With two weeks out for Christmas that only leaves four weeks to complete three times this number of works before assessment day and I have not done enough work on paper but I hope to get plenty done at home during the holiday.

I have two larger canvases that are  primed but I cannot get anymore until the new term as the ones I have mean I have reached the total amount I am allowed each term. For this reason I have re-used the stretchers.

At least I have made a start on my research based project which I am doing rather than a dissertation but I do need to read at least another eleven books before I can start writing the draft. This is supposed to be submitted on Friday but I have had to apply for an extension as I am having problems with reading and writing due to needing surgery for a cataract. Hopefully I will be able to have the operation early next year and then I will be able to get back on track for this part of my course. Nineteen books and articles read and notes made but I do need to have read a minimum of twenty. (I am doing well to have got this far.)

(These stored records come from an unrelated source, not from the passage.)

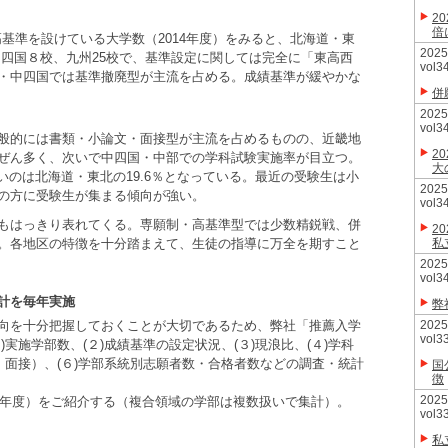
2
倍
高基準を設けている大学数（2014年度）をみると、北海道・東
20
、中四国８校、九州25校で、基準設定に関しては完全に「東高西
vol3
・中四国では基準撤廃型が主流を占める。成績基準が緩やかな
併
20
vol3
般的には書類・小論文・面接型が主流を占めるものの、近畿地
2
ぜん多く、次いで中四国・中部での学科試験実施率が目立つ。
大
低いのは北海道・東北の19.6％となっている。最近の受験生は小
20
の方に受験生が集まる傾向が強い。
vol3
もはっきり表れてくる。専願制・高基準型では少数精鋭戦、併
2
。各地区の特徴を十分踏まえて、生徒の指導に万全を期すこと
私
20
vol3
計を毎年実施
弊
向を十分把握しておくことが大切であるため、弊社「推薦入学
20
vol3
実施学部数、(２)成績基準の設定状況、(３)現浪比、(４)学科
・面接）、(６)学部系統別志願者数・合格者数などの調査・統計
国
徴
20
4年度）をご紹介する（複合領域の学部は複数扱いで集計）。
vol3
私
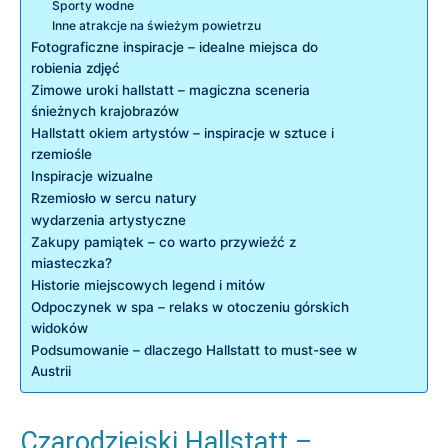
Sporty wodne
Inne atrakcje ⁤na ‍świeżym powietrzu
Fotograficzne inspiracje – idealne miejsca do
⁤robienia zdjęć
Zimowe ⁤uroki hallstatt – magiczna sceneria
śnieżnych krajobrazów
Hallstatt okiem ⁣artystów – inspiracje w sztuce i
rzemiośle
Inspiracje wizualne
Rzemiosło w sercu natury
wydarzenia artystyczne
Zakupy pamiątek – co warto‍ przywieźć z
miasteczka?
Historie miejscowych legend i mitów
Odpoczynek w ⁢spa – relaks ‌w otoczeniu górskich⁤
widoków
Podsumowanie – dlaczego Hallstatt to must-see w
⁤Austrii
Czarodziejski Hallstatt –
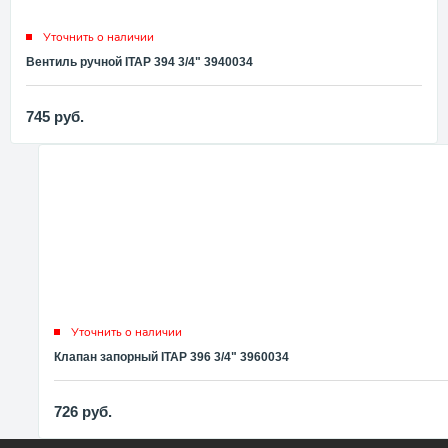
Уточнить о наличии
Вентиль ручной ITAP 394 3/4" 3940034
745
руб.
Уточнить о наличии
Клапан запорный ITAP 396 3/4" 3960034
726
руб.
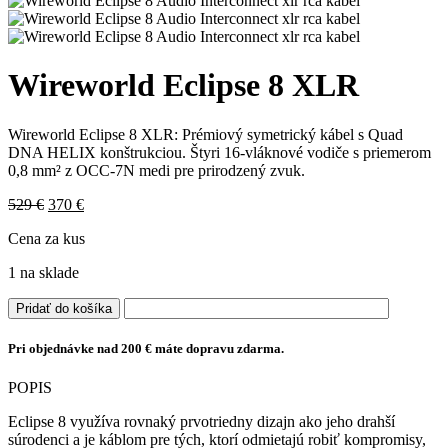
Wireworld Eclipse 8 XLR
Wireworld Eclipse 8 XLR: Prémiový symetrický kábel s Quad
DNA HELIX konštrukciou. Štyri 16-vláknové vodiče s priemerom
0,8 mm² z OCC-7N medi pre prirodzený zvuk.
Pôvodná
Aktuálna
529
€
370
€
cena
cena
Cena za kus
bola:
je:
529 €.
370 €.
1 na sklade
množstvo
Pridať do košíka
Wireworld
Eclipse
Pri objednávke nad 200 € máte dopravu zdarma.
8
XLR
POPIS
Eclipse 8 využíva rovnaký prvotriedny dizajn ako jeho drahší
súrodenci a je káblom pre tých, ktorí odmietajú robiť kompromisy,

I definitely have not completed sufficient experimental work but I have completed one sketchbook and I have started another one, not bad as I only needed a half-full sketchbook. Now is the time to actually start creating resolved outcomes. At least I have a prepared  canvas on  my desk ready for me to start painting it later today.

As it is lunch time I think I had better have something to eat and then start painting, which I have to admit, is the best bit of this course.

Until next time – good bye.

Assessment day and feedback – 25 November 2019

I have now had my assessment and have included photographs of my work. None of the paintings have a name as they are only experimental works but, for the most part, they have worked quite well and I was pleased with the end result. I might have started with the idea of colour and ended up more with petals but they are all colourful and that is the main thing.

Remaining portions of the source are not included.